[EXERCISE DATA]
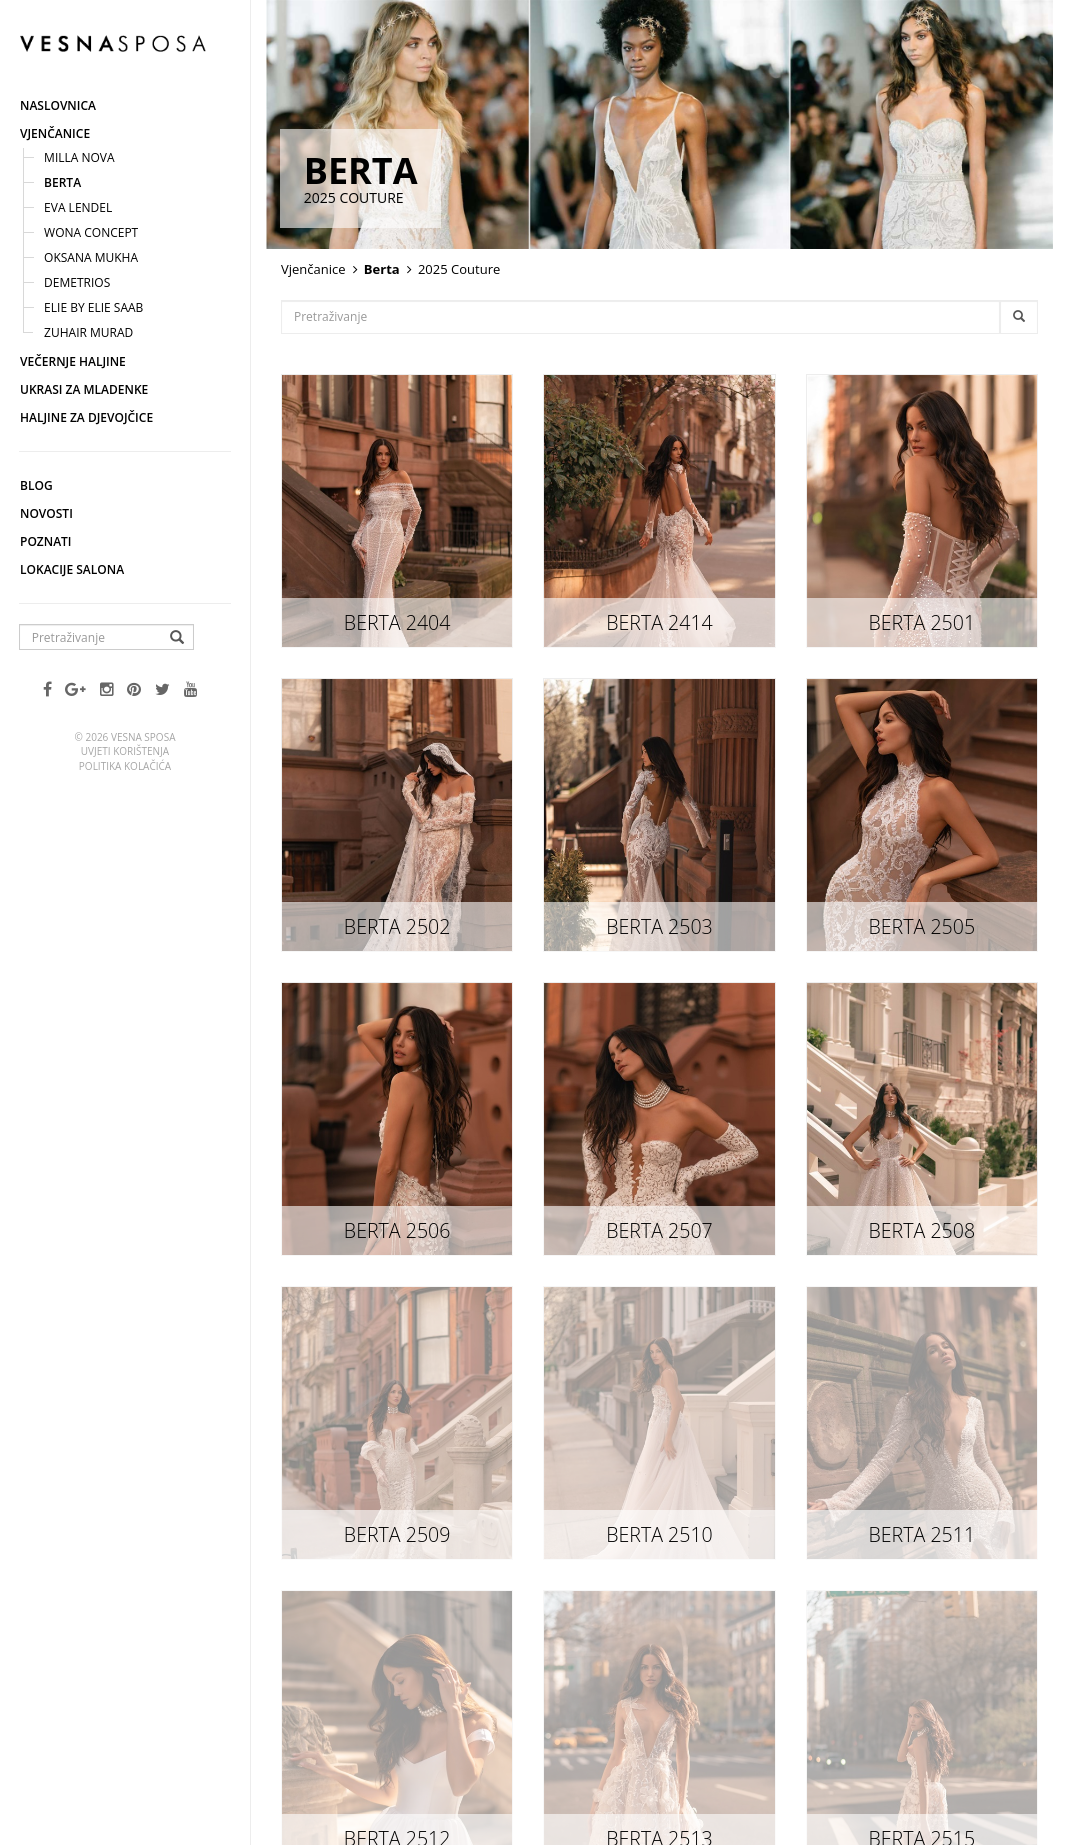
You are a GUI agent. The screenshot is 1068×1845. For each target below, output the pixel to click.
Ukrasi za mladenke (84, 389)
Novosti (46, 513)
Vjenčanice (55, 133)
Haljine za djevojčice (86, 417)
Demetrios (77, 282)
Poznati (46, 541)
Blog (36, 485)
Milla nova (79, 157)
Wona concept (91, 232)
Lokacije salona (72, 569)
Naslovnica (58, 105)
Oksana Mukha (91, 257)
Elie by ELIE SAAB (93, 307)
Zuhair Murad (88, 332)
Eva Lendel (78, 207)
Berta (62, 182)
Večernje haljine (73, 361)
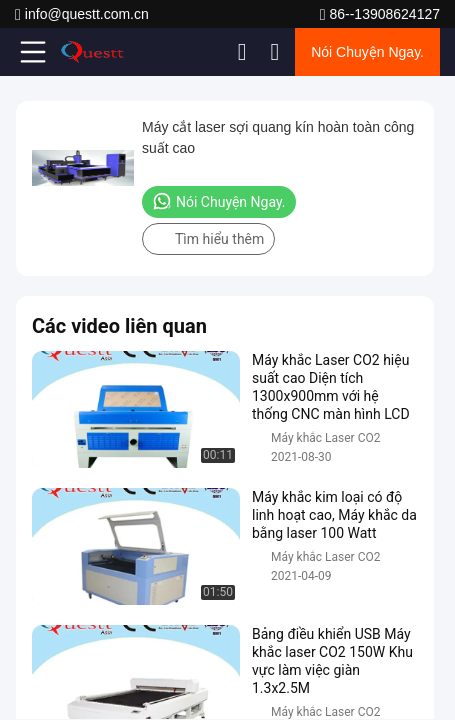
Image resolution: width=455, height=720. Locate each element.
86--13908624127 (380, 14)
[/EXERCISE DATA]
TASK OBJECTIVE: Go through the listing above and return every line where the word "each" occurs.

RESULT:
You are a GUI agent. The screenshot is 1068×1845. For each target below, output the pixel to click.
Image resolution: width=455, height=720. Locate each element.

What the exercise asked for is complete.